While leveraging on J-power is a highly credible and powerful route to take from FMCG to F&B, Nagib cautions that banking on it alone is uni-dimensional.

According to Rob Doswell, CEO, McCann Singapore, the reason for the success of marketing with a Japanese theme could be due to Japan being seen as the Asian trend-setting market.

“Korea and Thailand are influencers, but Japan still dominates trends and opinions,” Doswell said.

Doswell however, cautioned that utilising Japanese themed marketing still needs to be taken on a case by case basis. Japanese theme or not, brands still need an idea, a solid mechanic and a string offer behind most themed promotions in order to elevate sales.

However, Japan is still a major source of inspiration for the youth as it still offers more risky, more edgy trends and ideas than Singapore currently creates. He added:

As Singapore’s ambition grows, and as innovation becomes more rooted in Singaporean culture, Japan will continue to be a pull for the youth.
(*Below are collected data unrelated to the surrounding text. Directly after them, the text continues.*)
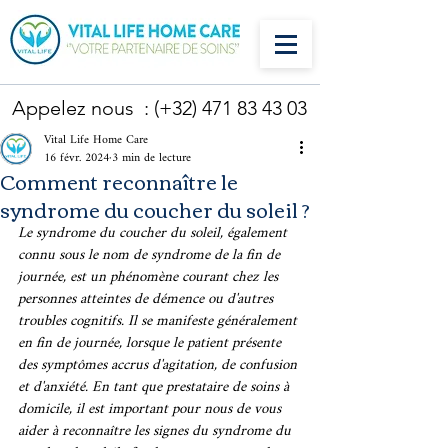
Appelez nous : (+32)
471 83 43 03
Vital Life Home Care
16 févr. 2024
3 min de lecture
Comment reconnaître le
syndrome du coucher du soleil ?
Le syndrome du coucher du soleil, également 
connu sous le nom de syndrome de la fin de 
journée, est un phénomène courant chez les 
personnes atteintes de démence ou d'autres 
troubles cognitifs. Il se manifeste généralement 
en fin de journée, lorsque le patient présente 
des symptômes accrus d'agitation, de confusion 
et d'anxiété. En tant que prestataire de soins à 
domicile, il est important pour nous de vous 
aider à reconnaître les signes du syndrome du 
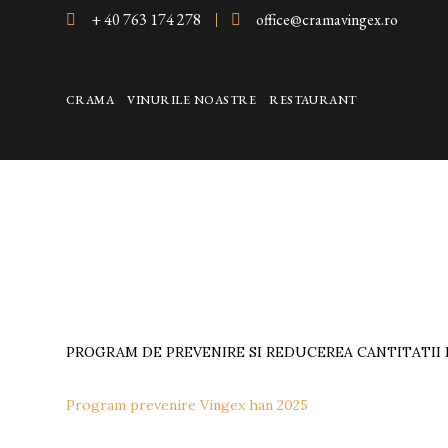
+ 40 763 174 278
office@cramavingex.ro
CRAMA
VINURILE NOASTRE
RESTAURANT
PROGRAM DE PREVENIRE SI REDUCEREA CANTITATII DE
Program prevenire Vingex han 2025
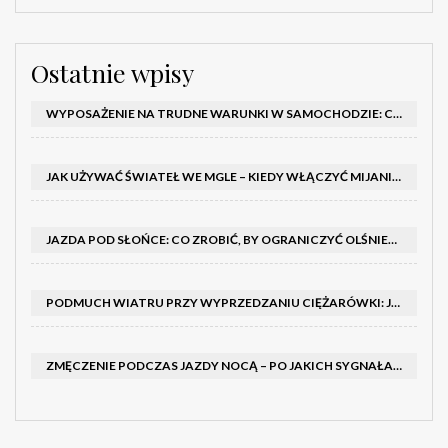
Ostatnie wpisy
WYPOSAŻENIE NA TRUDNE WARUNKI W SAMOCHODZIE: CO MIEĆ ZIMĄ, W TRASIE I NA WYPADEK AWARII
JAK UŻYWAĆ ŚWIATEŁ WE MGLE – KIEDY WŁĄCZYĆ MIJANIA I PRZECIWMGIELNE ORAZ CZEGO NIE ROBIĆ
JAZDA POD SŁOŃCE: CO ZROBIĆ, BY OGRANICZYĆ OLŚNIENIE I POPRAWIĆ WIDOCZNOŚĆ
PODMUCH WIATRU PRZY WYPRZEDZANIU CIĘŻARÓWKI: JAK UTRZYMAĆ TOR JAZDY I OPANOWAĆ AUTO
ZMĘCZENIE PODCZAS JAZDY NOCĄ – PO JAKICH SYGNAŁACH ROZPOZNAĆ SENNOŚĆ ZA KIEROWNICĄ I KIEDY ZROBIĆ PRZERWĘ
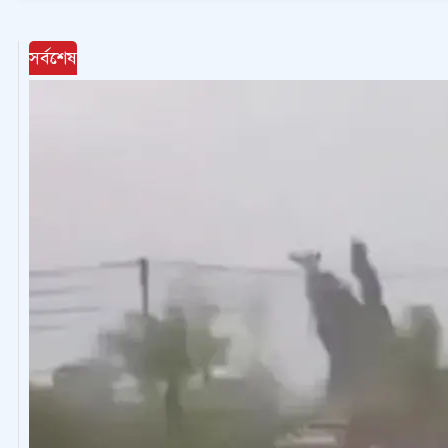
সর্বশেষ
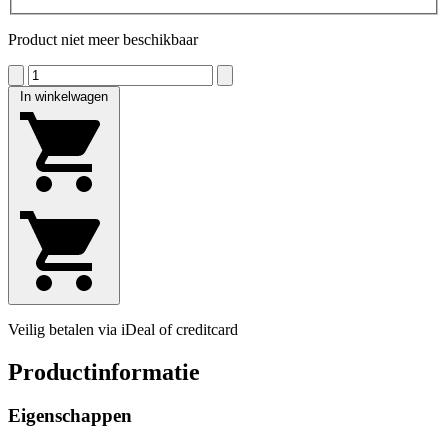
Product niet meer beschikbaar
In winkelwagen
Veilig betalen via iDeal of creditcard
Productinformatie
Eigenschappen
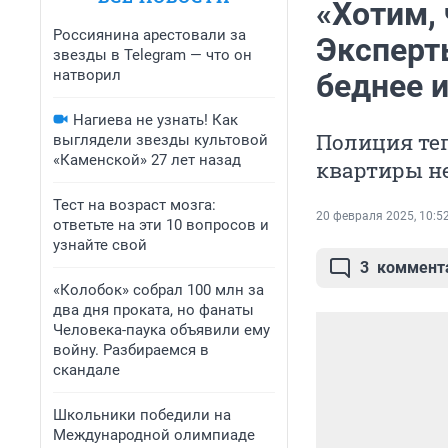
«Хотим,
Россиянина арестовали за
Эксперт
звезды в Telegram — что он
натворил
беднее и
Нагиева не узнать! Как
Полиция теп
выглядели звезды культовой
«Каменской» 27 лет назад
квартиры н
Тест на возраст мозга:
20 февраля 2025, 10:5
ответьте на эти 10 вопросов и
узнайте свой
3
коммент
«Колобок» собрал 100 млн за
два дня проката, но фанаты
Человека-паука объявили ему
войну. Разбираемся в
скандале
Школьники победили на
Международной олимпиаде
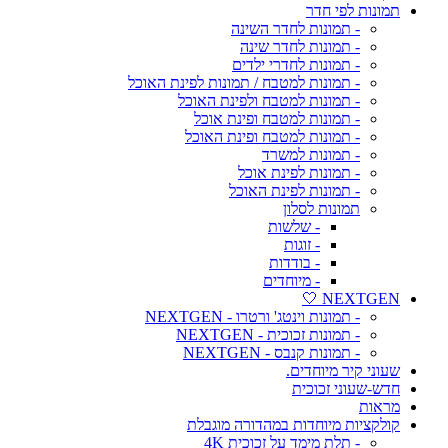
תמונות לפי חדר
- תמונות לחדר השינה
- תמונות לחדר שינה
- תמונות לחדרי ילדים
- תמונות למטבח / תמונות לפינת האוכל
- תמונות למטבח ולפינת האוכל
- תמונות למטבח ופינת אוכל
- תמונות למטבח ופינת האוכל
- תמונות למשרד
- תמונות לפינת אוכל
- תמונות לפינת האוכל
תמונות לסלון
- שלשות
- זוגות
- בודדות
- מיוחדים
NEXTGEN 🤍
- תמונות וינטג' ורטרו - NEXTGEN
- תמונות זכוכית - NEXTGEN
- תמונות קנבס - NEXTGEN
שעוני קיר מיוחדים.
חדש-שעוני זכוכית
מראות
קולקציות מיוחדות במהדורה מוגבלת
- תלת מימד על זכוכית 4K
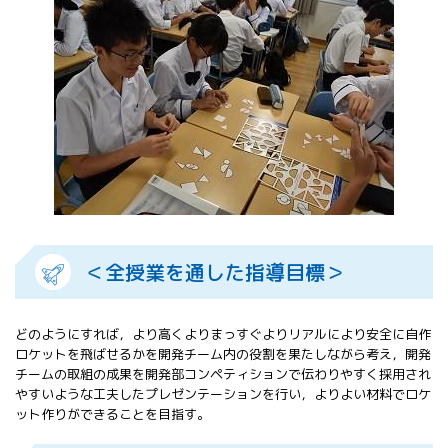
All 分科会
APRSAF宇宙
教育 for All
分科会 年次
会合
APRSAFポス
ターコンテ
スト
APRSAF教員
セミナー
ISEB（国際
宇宙教育会
＜全授業を通した指導目標＞
議）
ISEB学生派
遣プログラ
どのようにすれば，より高くよりまっすぐよりリアルにより安全に自作
ム
ロケットを飛ばせるかを開発チーム内の役割を果たしながら考え，開発
チームの取組の成果を開発部コンペティションで伝わりやすく採用され
やすいような工夫したプレゼンテーションを行い，よりよい材料でロケ
ット作りができることを目指す。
Yuichiro Joshua Okada, head of business development, ADK Global, Japanese brands have also been successful in overseas markets predominantly for high quality and durability of their products. This is especially so for manufacturing brands such as Sony, Toyota and Honda.

“In this era, the marketing strategies for Japanese brands were all about creating high quality products. Therefore, the foreigner’s image towards Japan has been skewed towards high tech and high quality for such a long time,” he added.

Localised marketing has always been big in Japan. However in recent years, the trend has shifted and overseas markets are also embracing the culture, Okada explained.

“Japanese-ness” is a value that is no longer linked by it’s heritage, but it is becoming a more open and universal value.